Your instructions ::
From the listing below, extract every line containing "marts".

Given entries ::
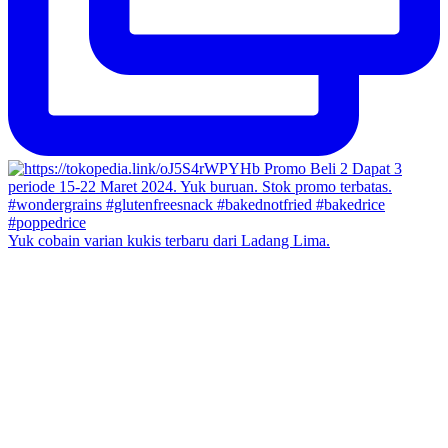
Yuk cobain varian kukis terbaru dari Ladang Lima.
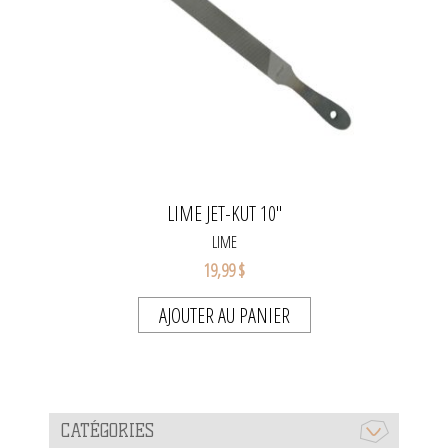
LIME JET-KUT 10"
LIME
19,99 $
AJOUTER AU PANIER
CATÉGORIES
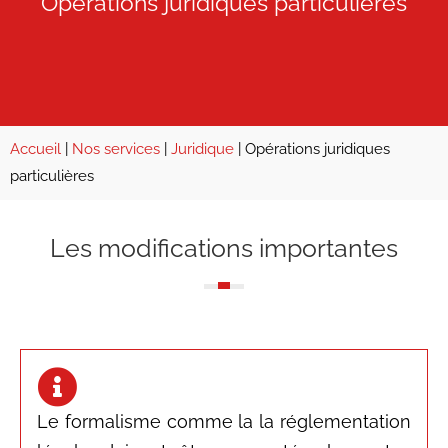
Opérations juridiques particulières
Accueil
|
Nos services
|
Juridique
|
Opérations juridiques
particulières
Les modifications importantes
Le formalisme comme la la réglementation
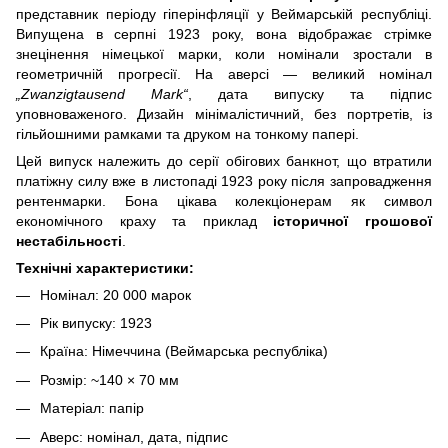
представник періоду гіперінфляції у Веймарській республіці.
Випущена в серпні 1923 року, вона відображає стрімке
знецінення німецької марки, коли номінали зростали в
геометричній прогресії. На аверсі — великий номінал
„Zwanzigtausend Mark“
, дата випуску та підпис
уповноваженого. Дизайн мінімалістичний, без портретів, із
гільйошними рамками та друком на тонкому папері.
Цей випуск належить до серії обігових банкнот, що втратили
платіжну силу вже в листопаді 1923 року після запровадження
рентенмарки. Бона цікава колекціонерам як символ
економічного краху та приклад
історичної грошової
нестабільності
.
Технічні характеристики:
Номінал: 20 000 марок
Рік випуску: 1923
Країна: Німеччина (Веймарська республіка)
Розмір: ~140 × 70 мм
Матеріал: папір
Аверс: номінал, дата, підпис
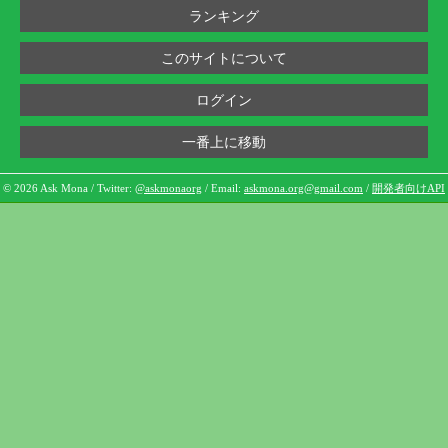
ランキング
このサイトについて
ログイン
一番上に移動
© 2026 Ask Mona / Twitter:
@askmonaorg
/ Email:
askmona.org@gmail.com
/
開発者向けAPI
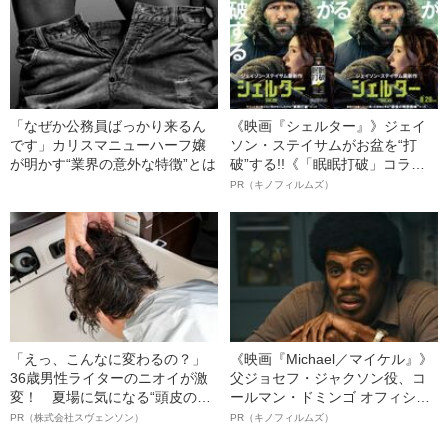
「なぜか公務員ばっかり来るん
《映画『シェルター』》ジェイ
です」カリスマニューハーフ嬢
ソン・ステイサムがお盆を“打
が明かす“業界の意外な特徴”とは
破”する!!《「眠眠打破」コラ
ボ》
PR（キノフィルムズ）
「えっ、こんなに変わるの？」
《映画『Michael／マイケル』》
36歳男性ライターのニオイが激
父ジョセフ・ジャクソン役、コ
変！ 夏場に気になる“頭皮のニ
ールマン・ドミンゴ オフィシャ
オイ”や“ベタつき”を解消す
ルインタビュー“観客を魅了した
PR（株式会社スヴェンソン）
PR（キノフィルムズ）
る、“ウィッグのスペシャリス
名優、複雑な父親像への想いを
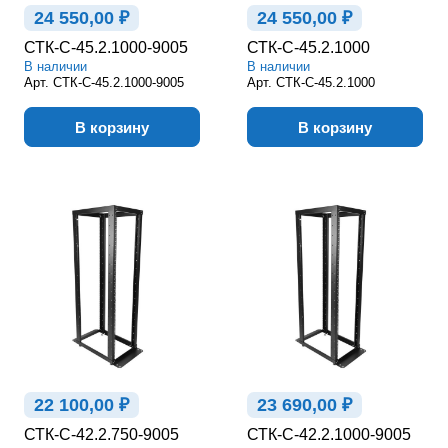
24 550,00 ₽
24 550,00 ₽
СТК-С-45.2.1000-9005
СТК-С-45.2.1000
В наличии
В наличии
Арт.
СТК-С-45.2.1000-9005
Арт.
СТК-С-45.2.1000
В корзину
В корзину
22 100,00 ₽
23 690,00 ₽
СТК-С-42.2.750-9005
СТК-С-42.2.1000-9005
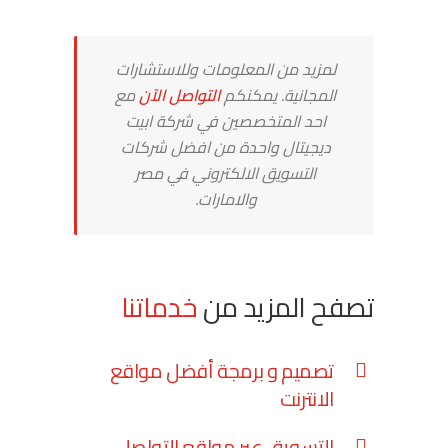
لمزيد من المعلومات وللاستشارات
المجانية. يمكنكم
التواصل الآن
مع
احد المتخصصين في شركة ابيت
ديجيتال واحدة من افضل شركات
التسويق الالكتروني في مصر
والامارات.
تصفح المزيد من
خدماتنا
تصميم و برمجة أفضل مواقع
الانترنت
التسويق عبر مواقع التواصل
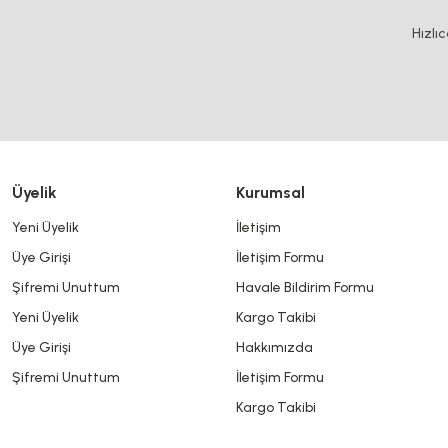
Ürün resmi kalitesiz, bozuk veya görüntülenemiyor.
Hızlı
Ürün açıklamasında eksik bilgiler bulunuyor.
Ürün bilgilerinde hatalar bulunuyor.
Ürün fiyatı diğer sitelerden daha pahalı.
Bu ürüne benzer farklı alternatifler olmalı.
Üyelik
Kurumsal
Yeni Üyelik
İletişim
Üye Girişi
İletişim Formu
Şifremi Unuttum
Havale Bildirim Formu
Yeni Üyelik
Kargo Takibi
Üye Girişi
Hakkımızda
Şifremi Unuttum
İletişim Formu
Kargo Takibi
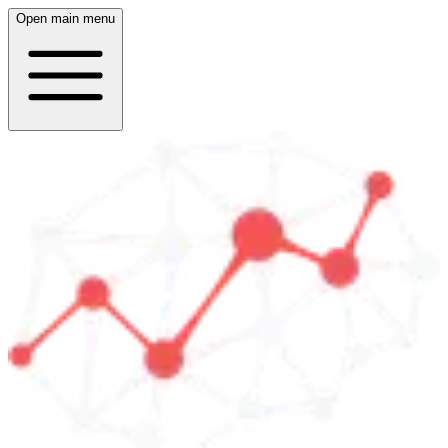
Open main menu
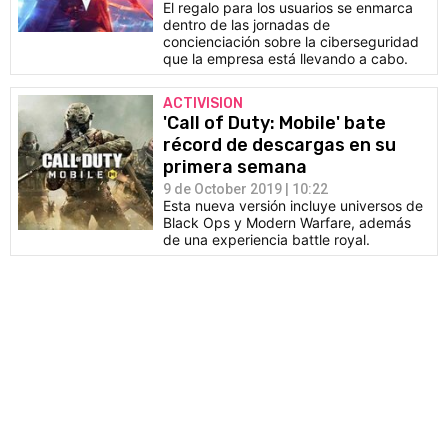
El regalo para los usuarios se enmarca
dentro de las jornadas de
concienciación sobre la ciberseguridad
que la empresa está llevando a cabo.
ACTIVISION
'Call of Duty: Mobile' bate
récord de descargas en su
primera semana
9 de October 2019 | 10:22
Esta nueva versión incluye universos de
Black Ops y Modern Warfare, además
de una experiencia battle royal.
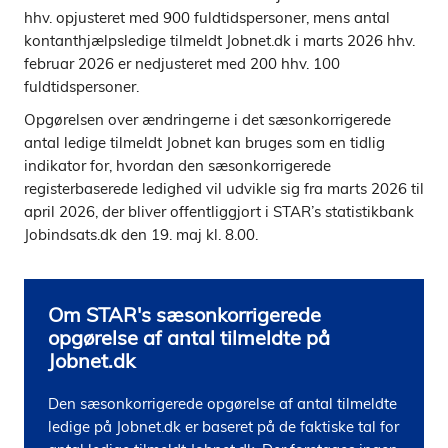
hhv. opjusteret med 900 fuldtidspersoner, mens antal
kontanthjælpsledige tilmeldt Jobnet.dk i marts 2026 hhv.
februar 2026 er nedjusteret med 200 hhv. 100
fuldtidspersoner.
Opgørelsen over ændringerne i det sæsonkorrigerede
antal ledige tilmeldt Jobnet kan bruges som en tidlig
indikator for, hvordan den sæsonkorrigerede
registerbaserede ledighed vil udvikle sig fra marts 2026 til
april 2026, der bliver offentliggjort i STAR’s statistikbank
Jobindsats.dk den 19. maj kl. 8.00.
Om STAR's sæsonkorrigerede
opgørelse af antal tilmeldte på
Jobnet.dk
Den sæsonkorrigerede opgørelse af antal tilmeldte 
ledige på Jobnet.dk er baseret på de faktiske tal for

Reply ::
kontanthjælpsledige tilmeldt Jobnet.dk i marts 2026 hhv.
registerbaserede ledighed vil udvikle sig fra marts 2026 til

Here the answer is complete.